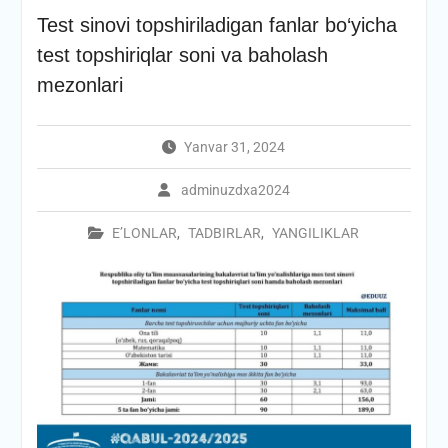
Test sinovi topshiriladigan fanlar bo‘yicha
test topshiriqlar soni va baholash
mezonlari
Yanvar 31, 2024
adminuzdxa2024
E’LONLAR
,
TADBIRLAR
,
YANGILIKLAR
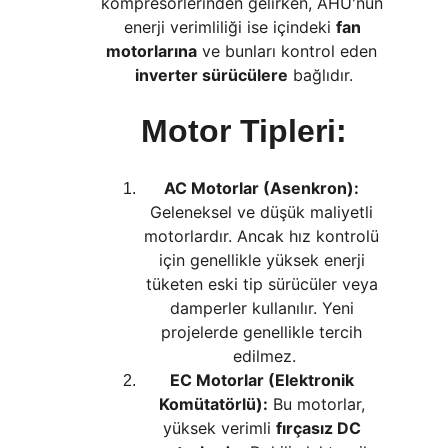
kompresörlerinden gelirken, AHU'nun 
enerji verimliliği ise içindeki 
fan 
motorlarına
 ve bunları kontrol eden 
inverter sürücülere
 bağlıdır.
Motor Tipleri:
AC Motorlar (Asenkron):
Geleneksel ve düşük maliyetli 
motorlardır. Ancak hız kontrolü 
için genellikle yüksek enerji 
tüketen eski tip sürücüler veya 
damperler kullanılır. Yeni 
projelerde genellikle tercih 
edilmez.
EC Motorlar (Elektronik 
Komütatörlü):
 Bu motorlar, 
yüksek verimli 
fırçasız DC 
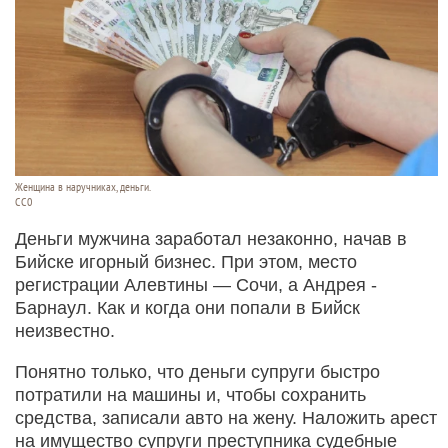
Женщина в наручниках, деньги.
СС0
Деньги мужчина заработал незаконно, начав в
Бийске игорный бизнес. При этом, место
регистрации Алевтины — Сочи, а Андрея -
Барнаул. Как и когда они попали в Бийск
неизвестно.
Понятно только, что деньги супруги быстро
потратили на машины и, чтобы сохранить
средства, записали авто на жену. Наложить арест
на имущество супруги преступника судебные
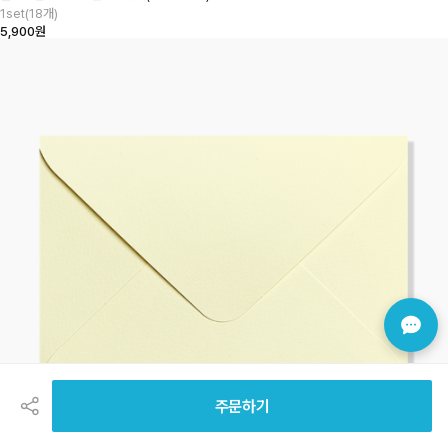
1set(18개)
5,900원
공
유
하
주문하기
기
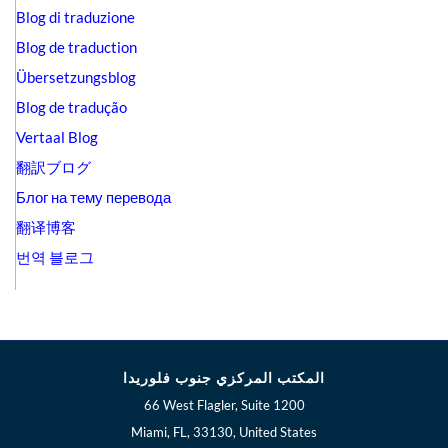
Blog di traduzione
Blog de traduction
Übersetzungsblog
Blog de tradução
Vertaal Blog
翻訳ブログ
Блог на тему перевода
翻译博客
번역 블로그
المكتب المركزي جنوب فلوريدا
66 West Flagler, Suite 1200
Miami, FL, 33130, United States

## Activity:
Check every line in the entries for the word "yüksek". State how many have it, with no other text.

## Answer box:
2